Ten eerste bij een (aanvraag tot) aanwijzing als gemeentelijk monument. De informatie over de bouwhistorische waarde van een gebouw kan van invloed zijn op de beslissing van het college om het pand al dan niet als gemeentelijk monument aan te wijzen en op de wijze waarop het pand in de registers wordt ingeschreven.

Ten tweede bij aanvragen voor vergunning tot wijziging van een gemeentelijk monument. De bouwhistorische waarde die door een verbouwing of andere wijziging aangetast wordt is van invloed op de beslissing van het college.

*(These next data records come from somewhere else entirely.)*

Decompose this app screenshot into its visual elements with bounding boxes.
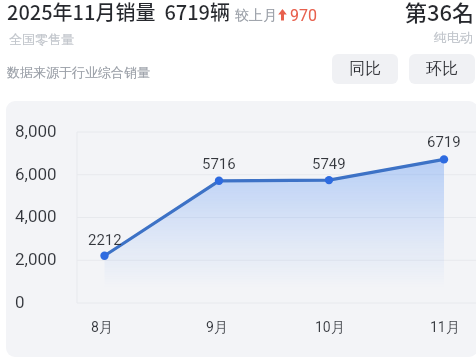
staticText: 数据来源于行业综合销量 [7,64,150,80]
button[interactable]: 环比 [409,54,475,84]
staticText: 全国零售量 [9,31,74,47]
staticText: 6719 [427,133,461,151]
staticText: 8,000 [15,121,57,141]
staticText: 11月 [430,319,460,337]
staticText: 10月 [315,319,345,337]
staticText: 5749 [312,155,346,173]
staticText: 纯电动 [434,29,473,45]
staticText: 0 [15,292,25,312]
staticText: 9月 [206,319,228,337]
staticText: 6,000 [15,164,57,184]
staticText: 环比 [426,59,458,79]
staticText: 5716 [202,155,236,173]
staticText: 2212 [88,231,122,249]
staticText: 同比 [349,59,381,79]
staticText: 970 [290,6,317,25]
staticText: 2,000 [15,249,57,269]
staticText: 第36名 [405,0,475,27]
staticText: 4,000 [15,206,57,226]
staticText: 8月 [91,319,113,337]
staticText: 2025年11月销量 6719辆 [7,0,230,26]
staticText: 较上月 [235,7,277,25]
button[interactable]: 同比 [332,54,398,84]
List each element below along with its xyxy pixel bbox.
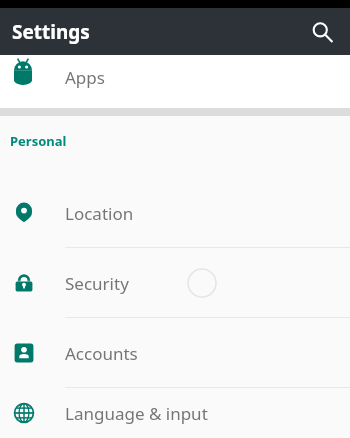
staticText: Security [65, 272, 129, 295]
staticText: Accounts [65, 342, 138, 365]
button[interactable]: Search [302, 12, 342, 52]
button[interactable]: Accounts [0, 318, 350, 388]
button[interactable]: Language & input [0, 388, 350, 438]
staticText: Location [65, 202, 134, 225]
staticText: Apps [65, 66, 105, 89]
button[interactable]: Location [0, 178, 350, 248]
button[interactable]: Apps [0, 55, 350, 108]
button[interactable]: Security [0, 248, 350, 318]
staticText: Personal [10, 132, 67, 150]
staticText: Language & input [65, 402, 208, 425]
staticText: Settings [12, 19, 90, 45]
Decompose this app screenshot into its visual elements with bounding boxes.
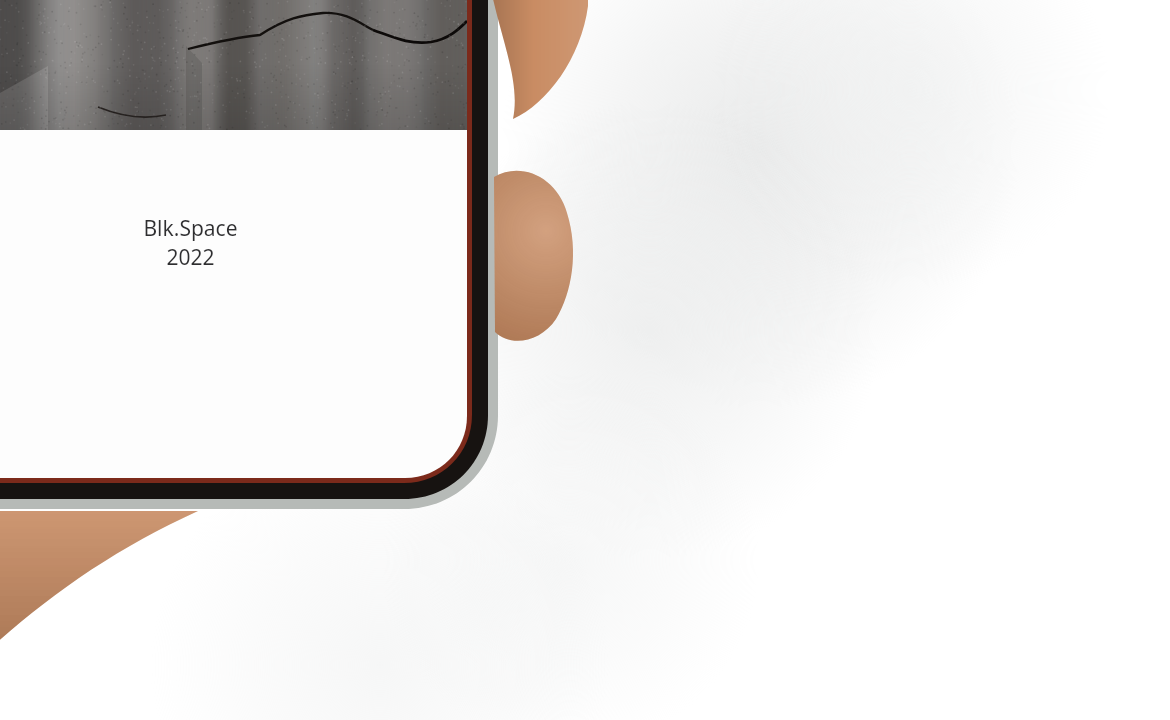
staticText: 2022 [166, 243, 215, 272]
button[interactable]: Blk.Space 2022 [110, 214, 270, 272]
staticText: Blk.Space [143, 214, 238, 243]
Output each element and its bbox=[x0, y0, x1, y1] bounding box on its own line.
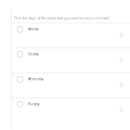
staticText: Pick the days of the week that you want … bbox=[14, 15, 110, 21]
staticText: Thursday bbox=[28, 102, 39, 106]
staticText: Monday bbox=[28, 28, 38, 31]
staticText: Wednesday bbox=[28, 78, 43, 81]
button[interactable]: Wednesday bbox=[0, 73, 130, 98]
button[interactable]: Thursday bbox=[0, 98, 130, 123]
staticText: Tuesday bbox=[28, 52, 38, 56]
button[interactable]: Monday bbox=[0, 23, 130, 48]
button[interactable]: Tuesday bbox=[0, 48, 130, 73]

Alhoewel het er in beide gevallen om gaat om informatie te krijgen over de bouwhistorische waarde van een pand zijn de mogelijkheden om het bouwhistorisch onderzoek te kunnen uitvoeren verschillend. Dit vindt zijn oorzaak in wiens belang de aanvraag tot aanwijzing als gemeentelijk monument of de vergunningaanvraag wordt gedaan. Daarnaast is van belang of het al dan niet een woning betreft. Dit heeft te maken met de mogelijkheden om een gebouw als gemeente binnen te kunnen treden.

De aanvraag tot aanwijzing als gemeentelijk monument is in veel gevallen niet afkomstig van de eigenaar van het pand. Veelal dient een belangenvereniging voor monumenten een aanvraag tot aanwijzing in. In die gevallen dat een ander dan de eigenaar van een pand een aanvraag tot aanwijzing indient, dan wel de gemeente ambtshalve aanwijzingsvoorstellen doet, kan de gemeente de eigenaar moeilijk verplichten bouwhistorisch onderzoek uit te voeren. Indien de eigenaar of gebruiker een aanvraag voor vergunning tot wijziging van het gebouw indient, kan de gemeente hieraan de voorwaarde verbinden dat bouwhistorisch onderzoek wordt verricht. In dat geval zullen (een deel van) de kosten van het bouwhistorisch onderzoek ten laste van de eigenaar kunnen worden gebracht, gezien het belang dat deze bij de vergunningverlening heeft (zie verder bij 'Vergunning tot wijziging van een monument’).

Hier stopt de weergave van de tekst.